Senior living properties can be attractive to real estate investors for several reasons:
First, the senior population is large and growing. It’s already well over 55 million people in the U.S., and that number is only increasing. The baby boomer will sustain the high demand for senior housing beyond the time horizon of most real estate investments.
Second, the senior housing sector has historically shown to be more resilient than other commercial investment properties. Whereas luxury apartments, retail, entertainment and industrial are all susceptible to economic changes, seniors who need care must move into facilities that provide that care regardless of economic conditions.
Third, many seniors who are in residences that provide medical care are paying with insurance, whether public or private insurance. This provides a stable income and helps keep cash flow more consistent, allowing for regular distributions in many cases.
Potential Risks of Senior Housing Investment
While there are many good reasons to invest in senior housing, no investment opportunity is entirely free of risks. Some of the risks specific to senior housing are:
- High Initial Costs: Establishing or purchasing senior housing can be capital-intensive. This creates a higher opportunity cost. It also means more could be lost if the investment fails, although that’s much less likely than in other real estate sectors.
- Regulations: Senior housing is subject to various local, state and federal regulations.

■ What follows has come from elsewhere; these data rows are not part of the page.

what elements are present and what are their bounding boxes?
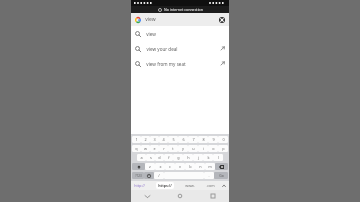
button[interactable]: v [175,163,185,170]
button[interactable]: 1 [132,136,141,143]
staticText: s [150,155,152,160]
button[interactable]: Backspace [215,163,228,170]
staticText: 5 [172,137,175,142]
staticText: y [182,146,184,151]
button[interactable]: j [193,154,203,161]
button[interactable]: m [205,163,215,170]
staticText: . [208,173,210,178]
button[interactable]: / [154,172,164,179]
button[interactable]: Shift [132,163,145,170]
button[interactable]: 6 [178,136,188,143]
button[interactable]: u [188,145,198,152]
button[interactable]: b [185,163,195,170]
button[interactable]: w [141,145,150,152]
staticText: t [172,146,174,151]
staticText: 3 [153,137,156,142]
button[interactable]: i [198,145,208,152]
button[interactable]: e [150,145,159,152]
button[interactable]: 8 [198,136,208,143]
staticText: 0 [222,137,225,142]
button[interactable]: https:// [156,182,174,189]
button[interactable]: p [218,145,228,152]
button[interactable]: www. [185,183,195,188]
button[interactable]: a [137,154,146,161]
staticText: h [187,155,190,160]
staticText: view from my seat [146,61,186,67]
button[interactable]: 3 [150,136,159,143]
staticText: v [179,164,181,169]
staticText: view [145,16,156,23]
staticText: 9 [212,137,215,142]
staticText: 4 [162,137,165,142]
staticText: p [222,146,225,151]
button[interactable]: z [145,163,155,170]
button[interactable]: Clear [219,17,225,23]
button[interactable]: 0 [218,136,228,143]
staticText: 6 [182,137,185,142]
button[interactable]: More [222,184,226,188]
button[interactable]: f [164,154,173,161]
button[interactable]: g [173,154,183,161]
button[interactable]: t [168,145,178,152]
staticText: o [212,146,215,151]
staticText: i [203,146,204,151]
staticText: view [146,31,156,37]
button[interactable]: ?123 [132,172,144,179]
staticText: https:// [158,183,172,188]
staticText: x [159,164,162,169]
staticText: ?123 [135,174,142,178]
staticText: z [149,164,151,169]
button[interactable]: o [208,145,218,152]
button[interactable]: view from my seat [131,56,229,71]
button[interactable]: . [204,172,214,179]
button[interactable]: x [155,163,165,170]
button[interactable]: s [146,154,155,161]
button[interactable]: r [159,145,168,152]
button[interactable]: Emoji [144,172,154,179]
button[interactable]: h [183,154,193,161]
button[interactable]: 9 [208,136,218,143]
button[interactable]: 7 [188,136,198,143]
button[interactable]: n [195,163,205,170]
staticText: www. [185,183,195,188]
staticText: c [169,164,171,169]
staticText: f [168,155,170,160]
button[interactable]: view [131,26,229,41]
staticText: q [135,146,138,151]
staticText: / [158,173,160,178]
button[interactable]: Go [214,172,228,179]
staticText: 1 [135,137,138,142]
staticText: 7 [192,137,195,142]
staticText: g [177,155,180,160]
button[interactable]: .com [206,183,215,188]
staticText: k [207,155,210,160]
button[interactable]: c [165,163,175,170]
staticText: .com [206,183,215,188]
button[interactable]: d [155,154,164,161]
button[interactable]: Home [163,190,196,202]
button[interactable]: Recents [196,190,229,202]
button[interactable]: http:// [134,183,145,188]
button[interactable]: 5 [168,136,178,143]
button[interactable]: Back [131,190,163,202]
staticText: view your deal [146,46,178,52]
staticText: e [153,146,156,151]
button[interactable]: y [178,145,188,152]
staticText: d [158,155,161,160]
staticText: a [140,155,143,160]
button[interactable]: 4 [159,136,168,143]
staticText: l [218,155,219,160]
staticText: No internet connection [164,7,203,12]
button[interactable]: view your deal [131,41,229,56]
button[interactable]: l [213,154,223,161]
staticText: n [199,164,202,169]
staticText: j [198,155,199,160]
button[interactable]: view [131,13,229,26]
button[interactable]: 2 [141,136,150,143]
staticText: 8 [202,137,205,142]
button[interactable]: q [132,145,141,152]
staticText: r [163,146,165,151]
button[interactable]: k [203,154,213,161]
staticText: b [189,164,192,169]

Complying with new regulations can increase operating costs.
- Insurance: When insurance pays for senior housing, investors have little ability to set rents themselves. The negotiations with insurers are more than any individual investor can sway.
- Long-Term: The extremely long-term future could lead to oversaturation of the senior housing market, as the Baby Boomer generation will eventually give way to the smaller Gen X. This is an extremely long-term risk, however, and beyond the time horizon of most real estate investments.
Is Senior Housing a Good Investment?
Senior housing can be an excellent real estate opportunity for the right investment.
Senior housing requires more capital than a single-family house, and few other sectors have the same level of regulations or specialization. Few other sectors provide the same growth opportunity, stability and cash flow, however, and those three factors are a recipe for great potential success.
Senior Housing Market and Growth
As stated, the senior housing market is growing at historic rates. The population 65 and older is more than 55 million, and the demographic is only larger when dropping the age down to 55 and older. The sector is expected to reach 80 million by 2040 — a rate that hasn’t been seen in more than 100 years.
How to Invest in Senior Living?
Investing in senior living can be approached in various ways, depending on an investor’s resources, expertise and preferences. Whether you’re looking to directly own a property or seeking indirect investment avenues, here are some options:
- Direct Purchase: Buy or develop properties to lease or sell to seniors.
- Real Estate Investment Trusts (REITs): Purchase shares in an REIT that many people participate in. Senior-specific REITs are available.
- Join a Partnership: Join a smaller group of investors who purchase specific senior housing projects.
Financing Options for Senior Living Investment
Because senior housing is a unique type of investment property, there are financing opportunities specific to the sector and general opportunities. Common sources of financing are:
- Traditional Loans: Banks and other financial institutions provide loans tailored for real estate investments.
- Private Equity: Private equity firms specializing in senior housing provide capital in exchange for an interest in the property purchased.
- Government Programs: Some government programs offer incentives or financing for senior housing projects. HUD and the SBA both have options.
Senior housing has a larger barrier to entry than some other commercial real estate investment opportunities, but those who break in can reap excellent rewards in the right situation. Explore the various avenues available for entering, and you could realize the potential of a different real estate sector.